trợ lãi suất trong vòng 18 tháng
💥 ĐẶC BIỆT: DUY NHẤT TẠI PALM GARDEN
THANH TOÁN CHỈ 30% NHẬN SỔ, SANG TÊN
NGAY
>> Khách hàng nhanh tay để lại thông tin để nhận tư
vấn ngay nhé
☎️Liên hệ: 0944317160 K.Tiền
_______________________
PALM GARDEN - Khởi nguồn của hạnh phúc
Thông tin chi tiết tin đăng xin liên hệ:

•••

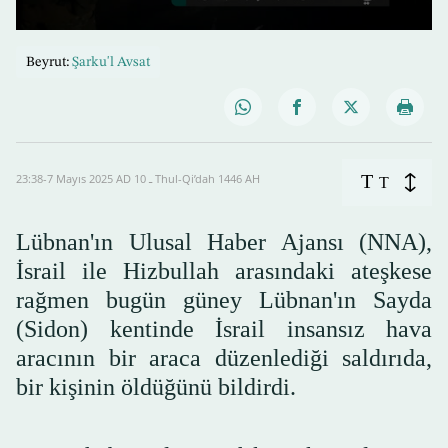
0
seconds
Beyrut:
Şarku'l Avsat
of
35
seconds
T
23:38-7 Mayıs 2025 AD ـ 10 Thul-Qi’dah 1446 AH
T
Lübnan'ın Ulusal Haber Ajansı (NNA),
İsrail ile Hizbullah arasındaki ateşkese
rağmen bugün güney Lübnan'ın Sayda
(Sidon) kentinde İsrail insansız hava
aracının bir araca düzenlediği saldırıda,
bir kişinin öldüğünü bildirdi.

•••

ACTIVITY: Look above for the line containing "Lübnan'ın Ulusal Haber" and the line containing "bir kişinin öldüğünü bildirdi.". Transcribe both, with the lines between them, exactly.

SOLUTION TO THIS PROBLEM:
Lübnan'ın Ulusal Haber Ajansı (NNA),
İsrail ile Hizbullah arasındaki ateşkese
rağmen bugün güney Lübnan'ın Sayda
(Sidon) kentinde İsrail insansız hava
aracının bir araca düzenlediği saldırıda,
bir kişinin öldüğünü bildirdi.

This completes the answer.